(Stored items)
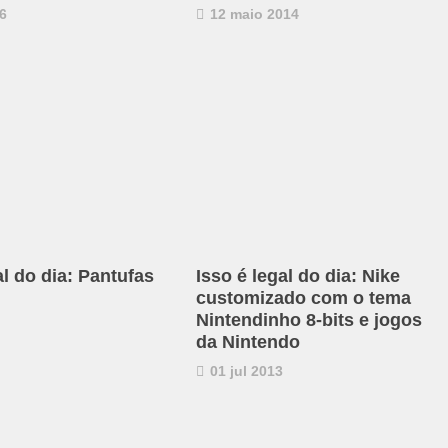
6
12 maio 2014
al do dia: Pantufas
Isso é legal do dia: Nike
customizado com o tema
Nintendinho 8-bits e jogos
da Nintendo
01 jul 2013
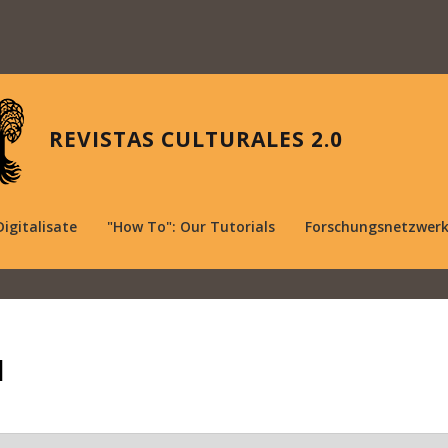
REVISTAS CULTURALES 2.0
Digitalisate
"How To": Our Tutorials
Forschungsnetzwer
1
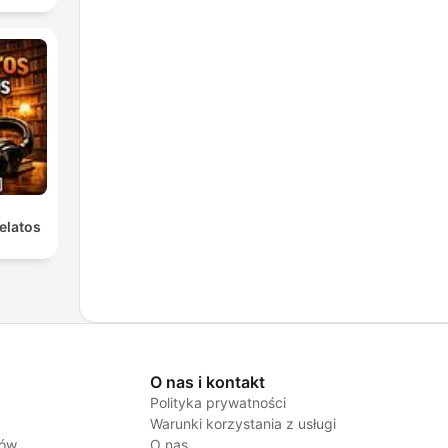
elatos
O nas i kontakt
Polityka prywatności
Warunki korzystania z usługi
jów
O nas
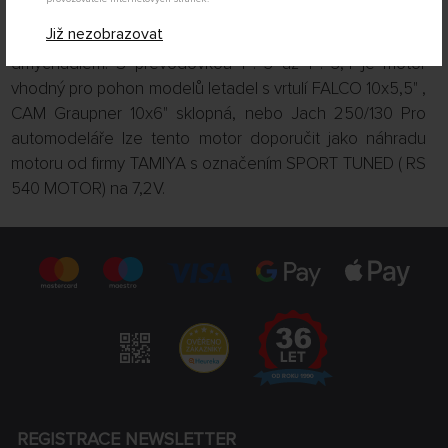
vysokootáčkový, ideální pro pohon modelů aut,
Již nezobrazovat
soutěžních lodí a leteckých modelů poháněných
dmychadlem. S převodovkou 1 : 3 až 1 : 3,4 je motor
vhodný pro pohon modelů letadel s vrtulí FALCO 10x5,5" ,
CAM Graupner 10x6" sklopná, nebo Jach 250/130 Pro
automodeláře lze tento motor doporučit jako náhradu
motoru od firmy TAMIYA s označením SPORT TUNED ( RS
540 MOTOR) na 7,2V.
REGISTRACE NEWSLETTER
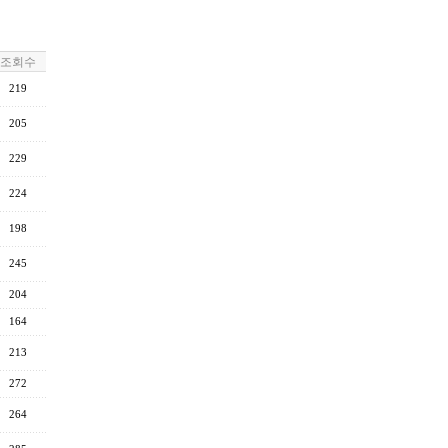
조회수
219
205
229
224
198
245
204
164
213
272
264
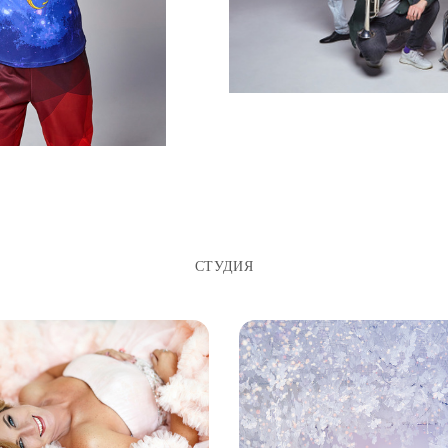
СТУДИЯ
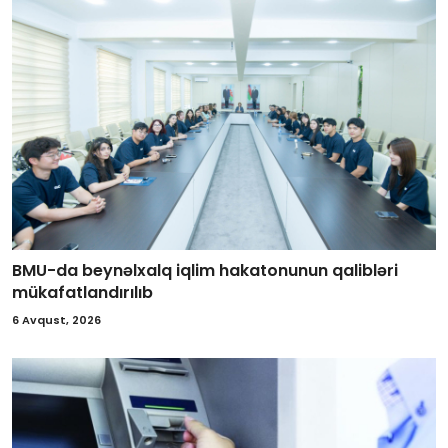
BMU-da beynəlxalq iqlim hakatonunun qalibləri
mükafatlandırılıb
6 Avqust, 2026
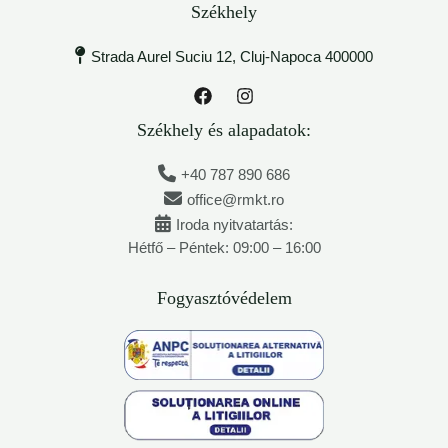
Székhely
Strada Aurel Suciu 12, Cluj-Napoca 400000
Székhely és alapadatok:
+40 787 890 686
office@rmkt.ro
Iroda nyitvatartás:
Hétfő – Péntek: 09:00 – 16:00
Fogyasztóvédelem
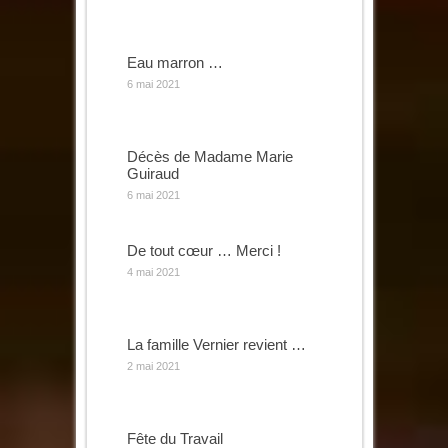
Eau marron …
6 mai 2021
Décès de Madame Marie
Guiraud
6 mai 2021
De tout cœur … Merci !
4 mai 2021
La famille Vernier revient …
2 mai 2021
Fête du Travail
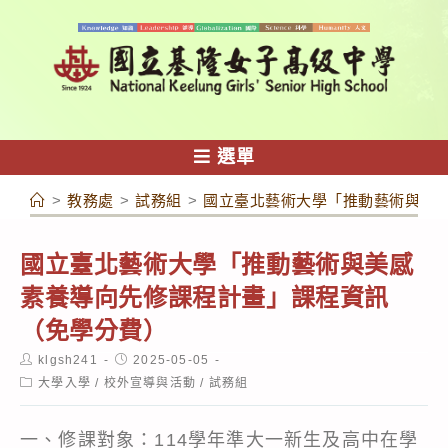
跳
轉
至
主
要
內
選單
容
>
教務處
>
試務組
>
國立臺北藝術大學「推動藝術與美
國立臺北藝術大學「推動藝術與美感
素養導向先修課程計畫」課程資訊
（免學分費）
Post
Post
klgsh241
2025-05-05
author:
published:
Post
大學入學
/
校外宣導與活動
/
試務組
category:
一、修課對象：114學年準大一新生及高中在學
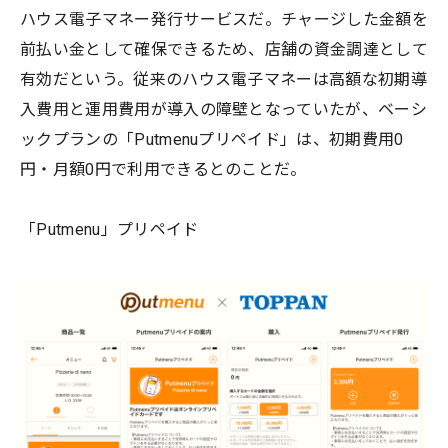
ハウス電子マネー発行サービスだ。チャージした金額を
前払い金として確保できるため、店舗の資金調達として
有効だという。従来のハウス電子マネーは高額な初期導
入費用と運用費用が導入の障壁となっていたが、ベーシ
ックプランの「Putmenuプリペイド」は、初期費用0
円・月額0円で利用できるとのことだ。
「Putmenu」プリペイド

▶ **ABOUT THIS EXERCISE**: From the opening line of the entries above to the line that holds "soutěžních lodí a leteckých modelů poháněných", inclusive, reproduce each line exactly and omit any picture.

▶ **FINAL ANSWER**:
6
12 maio 2014
al do dia: Pantufas
Isso é legal do dia: Nike
customizado com o tema
Nintendinho 8-bits e jogos
da Nintendo
01 jul 2013
REVISTAS CULTURALES 2.0
Digitalisate
"How To": Our Tutorials
Forschungsnetzwer
1
elatos
O nas i kontakt
Polityka prywatności
Warunki korzystania z usługi
jów
O nas
vysokootáčkový, ideální pro pohon modelů aut,
Již nezobrazovat
soutěžních lodí a leteckých modelů poháněných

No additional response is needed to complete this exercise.